[Page images and extracted text]
--------------------

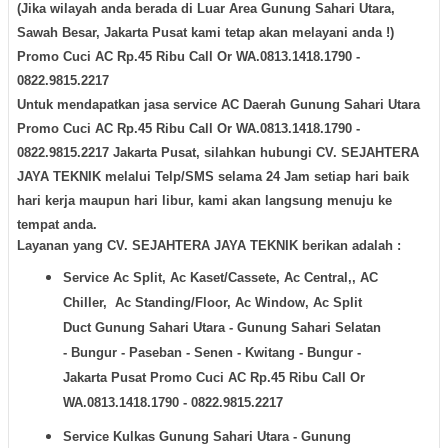
(Jika wilayah anda berada di Luar Area Gunung Sahari Utara,
Sawah Besar, Jakarta Pusat kami tetap akan melayani anda !)
Promo Cuci AC Rp.45 Ribu Call Or WA.0813.1418.1790 -
0822.9815.2217
Untuk mendapatkan
jasa service AC Daerah Gunung Sahari Utara
Promo Cuci AC Rp.45 Ribu Call Or WA.0813.1418.1790 -
0822.9815.2217 Jakarta Pusat
, silahkan hubungi
CV. SEJAHTERA
JAYA TE
KNIK melalui Telp/SMS selama
24 Jam
setiap hari
baik
hari kerja maupun hari libur, kami akan langsung menuju ke
tempat anda.
Layanan yang
CV. SEJAHTERA JAYA TEKNIK
berikan adalah :
Service Ac Split, Ac Kaset/Cassete, Ac Central,, AC
Chiller, Ac Standing/Floor, Ac Window, Ac Split
Duct
Gunung Sahari Utara - Gunung Sahari Selatan
- Bungur - Paseban - Senen - Kwitang - Bungur -
Jakarta Pusat Promo Cuci AC Rp.45 Ribu Call Or
WA.0813.1418.1790 - 0822.9815.2217
Service Kulkas
Gunung Sahari Utara - Gunung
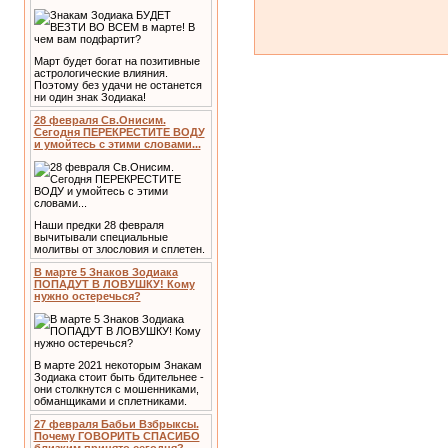
Март будет богат на позитивные
астрологические влияния.
Поэтому без удачи не останется
ни один знак Зодиака!
28 февраля Св.Онисим.
Сегодня ПЕРЕКРЕСТИТЕ ВОДУ
и умойтесь с этими словами...
Наши предки 28 февраля
вычитывали специальные
молитвы от злословия и сплетен.
В марте 5 Знаков Зодиака
ПОПАДУТ В ЛОВУШКУ! Кому
нужно остеречься?
В марте 2021 некоторым Знакам
Зодиака стоит быть бдительнее -
они столкнутся с мошенниками,
обманщиками и сплетниками.
27 февраля Бабьи Взбрыксы.
Почему ГОВОРИТЬ СПАСИБО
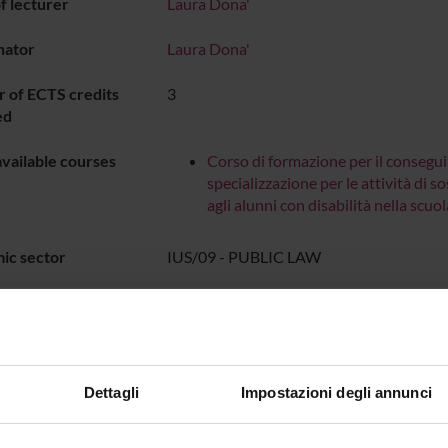
 lecturer
Laura Dona'
nator
Laura Dona'
 of ECTS credits
3
ed
vailable courses
Corso di formazione per il consegu
specializzazione per le attività di s
agli alunni con disabilità nella sc
ic sector
IUS/09 - PUBLIC LAW
e of instruction
Italian
DIDATTICA SOSTEGNO
dal Oct 25, 2025
Dettagli
Impostazioni degli annunci
ON TIMETABLE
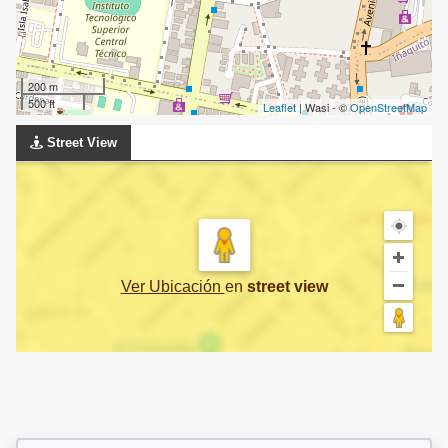
200 m
500 ft
Leaflet
| Wasi - ©
OpenStreetMap
Street View
Ver Ubicación
en
street view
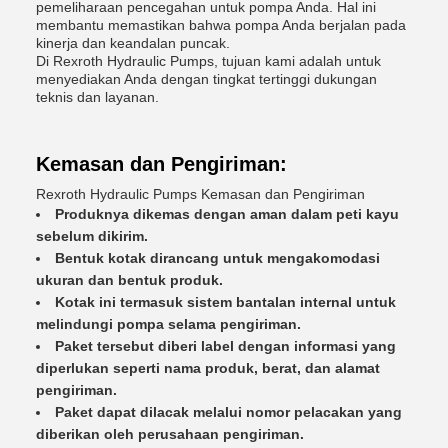
pemeliharaan pencegahan untuk pompa Anda. Hal ini
membantu memastikan bahwa pompa Anda berjalan pada
kinerja dan keandalan puncak.
Di Rexroth Hydraulic Pumps, tujuan kami adalah untuk
menyediakan Anda dengan tingkat tertinggi dukungan
teknis dan layanan.
Kemasan dan Pengiriman:
Rexroth Hydraulic Pumps Kemasan dan Pengiriman
Produknya dikemas dengan aman dalam peti kayu
sebelum dikirim.
Bentuk kotak dirancang untuk mengakomodasi
ukuran dan bentuk produk.
Kotak ini termasuk sistem bantalan internal untuk
melindungi pompa selama pengiriman.
Paket tersebut diberi label dengan informasi yang
diperlukan seperti nama produk, berat, dan alamat
pengiriman.
Paket dapat dilacak melalui nomor pelacakan yang
diberikan oleh perusahaan pengiriman.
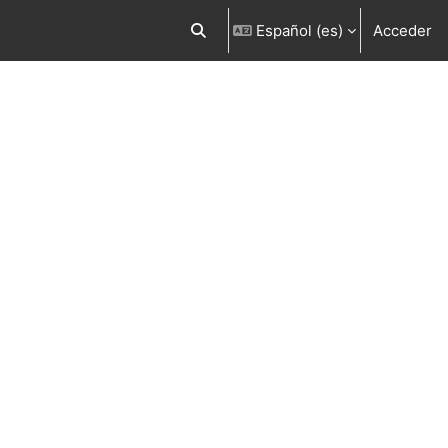
Español ‎(es)‎
Acceder
Selector de búsqueda de entrada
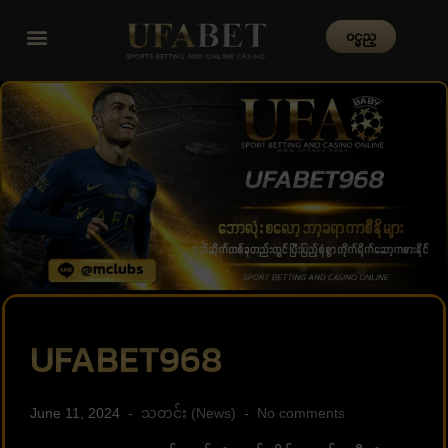
၀င္မည္
UFABET968
June 11, 2024
သတင်း (News)
No comments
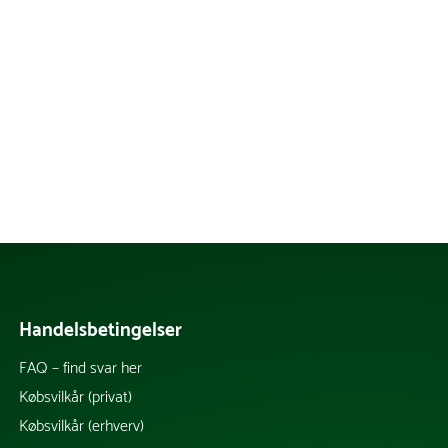
Handelsbetingelser
FAQ – find svar her
k
Købsvilkår (privat)
Købsvilkår (erhverv)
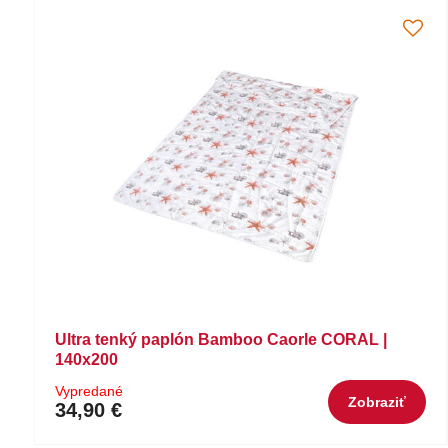
Ultra tenký paplón Bamboo Caorle CORAL |
140x200
Vypredané
Zobraziť
34,90 €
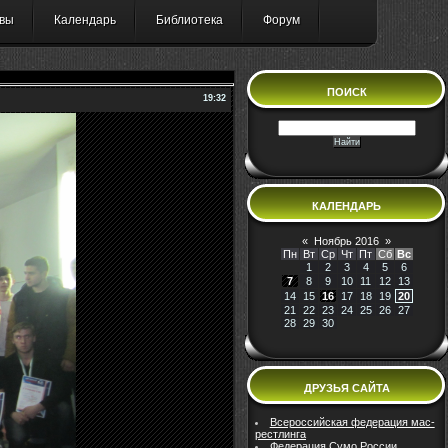
вы
Календарь
Библиотека
Форум
ПОИСК
19:32
КАЛЕНДАРЬ
«
Ноябрь 2016
»
Пн
Вт
Ср
Чт
Пт
Сб
Вс
1
2
3
4
5
6
7
8
9
10
11
12
13
14
15
16
17
18
19
20
21
22
23
24
25
26
27
28
29
30
ДРУЗЬЯ САЙТА
Всероссийская федерация мас-
рестлинга
Федерация Сумо России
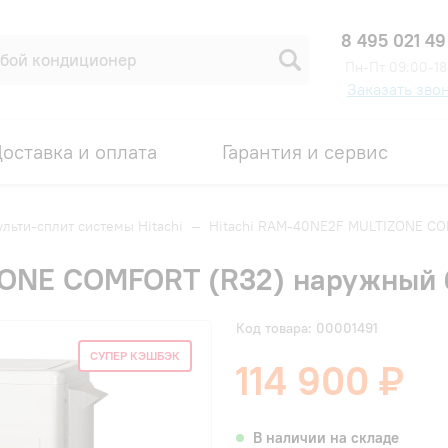
8 495 021 49
Пн-Пт 09:00-18
Заказать зво
оставка и оплата
Гарантия и сервис
льти-сплит системы Hitachi
—
Hitachi RAM-40NE2F MULTIZONE CO
ZONE COMFORT (R32) наружный 
Код товара: 00001491
СУПЕР КЭШБЭК
114 900 ₽
В наличии на складе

--------------------

Retype the data above in full, exactly as it stands, and skip any image.

→ **Exercise result**:
(Jika wilayah anda berada di Luar Area Gunung Sahari Utara,
Sawah Besar, Jakarta Pusat kami tetap akan melayani anda !)
Promo Cuci AC Rp.45 Ribu Call Or WA.0813.1418.1790 -
0822.9815.2217
Untuk mendapatkan
jasa service AC Daerah Gunung Sahari Utara
Promo Cuci AC Rp.45 Ribu Call Or WA.0813.1418.1790 -
0822.9815.2217 Jakarta Pusat
, silahkan hubungi
CV. SEJAHTERA
JAYA TE
KNIK melalui Telp/SMS selama
24 Jam
setiap hari
baik
hari kerja maupun hari libur, kami akan langsung menuju ke
tempat anda.
Layanan yang
CV. SEJAHTERA JAYA TEKNIK
berikan adalah :
Service Ac Split, Ac Kaset/Cassete, Ac Central,, AC
Chiller, Ac Standing/Floor, Ac Window, Ac Split
Duct
Gunung Sahari Utara - Gunung Sahari Selatan
- Bungur - Paseban - Senen - Kwitang - Bungur -
Jakarta Pusat Promo Cuci AC Rp.45 Ribu Call Or
WA.0813.1418.1790 - 0822.9815.2217
Service Kulkas
Gunung Sahari Utara - Gunung
Март будет богат на позитивные
астрологические влияния.
Поэтому без удачи не останется
ни один знак Зодиака!
28 февраля Св.Онисим.
Сегодня ПЕРЕКРЕСТИТЕ ВОДУ
и умойтесь с этими словами...
Наши предки 28 февраля
вычитывали специальные
молитвы от злословия и сплетен.
В марте 5 Знаков Зодиака
ПОПАДУТ В ЛОВУШКУ! Кому
нужно остеречься?
В марте 2021 некоторым Знакам
Зодиака стоит быть бдительнее -
они столкнутся с мошенниками,
обманщиками и сплетниками.
27 февраля Бабьи Взбрыксы.
Почему ГОВОРИТЬ СПАСИБО
 lecturer
Laura Dona'
nator
Laura Dona'
 of ECTS credits
3
ed
vailable courses
Corso di formazione per il consegu
specializzazione per le attività di s
agli alunni con disabilità nella sc
ic sector
IUS/09 - PUBLIC LAW
e of instruction
Italian
DIDATTICA SOSTEGNO
dal Oct 25, 2025
Dettagli
Impostazioni degli annunci
ON TIMETABLE
200 m
500 ft
Leaflet
| Wasi - ©
OpenStreetMap
Street View
Ver Ubicación
en
street view
pemeliharaan pencegahan untuk pompa Anda. Hal ini
membantu memastikan bahwa pompa Anda berjalan pada
kinerja dan keandalan puncak.
Di Rexroth Hydraulic Pumps, tujuan kami adalah untuk
menyediakan Anda dengan tingkat tertinggi dukungan
teknis dan layanan.
Kemasan dan Pengiriman:
Rexroth Hydraulic Pumps Kemasan dan Pengiriman
Produknya dikemas dengan aman dalam peti kayu
sebelum dikirim.
Bentuk kotak dirancang untuk mengakomodasi
ukuran dan bentuk produk.
Kotak ini termasuk sistem bantalan internal untuk
melindungi pompa selama pengiriman.
Paket tersebut diberi label dengan informasi yang
diperlukan seperti nama produk, berat, dan alamat
pengiriman.
Paket dapat dilacak melalui nomor pelacakan yang
diberikan oleh perusahaan pengiriman.
Español ‎(es)‎
Acceder
Selector de búsqueda de entrada
၀င္မည္
UFABET968
June 11, 2024
သတင်း (News)
No comments
Handelsbetingelser
FAQ – find svar her
k
Købsvilkår (privat)
Købsvilkår (erhverv)
Ultra tenký paplón Bamboo Caorle CORAL |
140x200
Vypredané
Zobraziť
34,90 €
вы
Календарь
Библиотека
Форум
ПОИСК
19:32
КАЛЕНДАРЬ
«
Ноябрь 2016
»
Пн
Вт
Ср
Чт
Пт
Сб
Вс
1
2
3
4
5
6
7
8
9
10
11
12
13
14
15
16
17
18
19
20
21
22
23
24
25
26
27
28
29
30
ДРУЗЬЯ САЙТА
Всероссийская федерация мас-
рестлинга
Федерация Сумо России
8 495 021 49
Пн-Пт 09:00-18
Заказать зво
оставка и оплата
Гарантия и сервис
льти-сплит системы Hitachi
—
Hitachi RAM-40NE2F MULTIZONE CO
ZONE COMFORT (R32) наружный 
Код товара: 00001491
СУПЕР КЭШБЭК
114 900 ₽
В наличии на складе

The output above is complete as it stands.